* Supplied records *
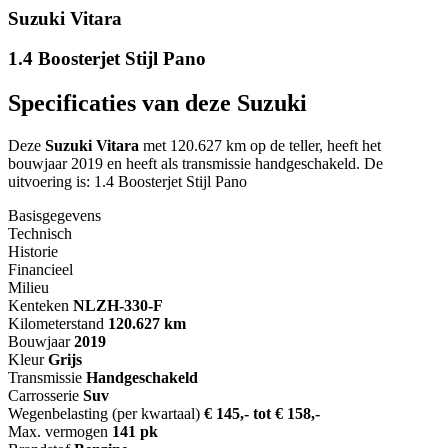
Suzuki Vitara
1.4 Boosterjet Stijl Pano
Specificaties van deze Suzuki
Deze
Suzuki Vitara
met 120.627 km op de teller, heeft het
bouwjaar 2019 en heeft als transmissie handgeschakeld. De
uitvoering is: 1.4 Boosterjet Stijl Pano
Basisgegevens
Technisch
Historie
Financieel
Milieu
Kenteken
NL
ZH-330-F
Kilometerstand
120.627 km
Bouwjaar
2019
Kleur
Grijs
Transmissie
Handgeschakeld
Carrosserie
Suv
Wegenbelasting (per kwartaal)
€ 145,- tot € 158,-
Max. vermogen
141 pk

* Exercise instructions *
Only the lines from the one containing "met 120.627 km op de teller, heeft het" through the last line of the records belong in the answer, each written out exactly.

* Your response *
met 120.627 km op de teller, heeft het
bouwjaar 2019 en heeft als transmissie handgeschakeld. De
uitvoering is: 1.4 Boosterjet Stijl Pano
Basisgegevens
Technisch
Historie
Financieel
Milieu
Kenteken
NL
ZH-330-F
Kilometerstand
120.627 km
Bouwjaar
2019
Kleur
Grijs
Transmissie
Handgeschakeld
Carrosserie
Suv
Wegenbelasting (per kwartaal)
€ 145,- tot € 158,-
Max. vermogen
141 pk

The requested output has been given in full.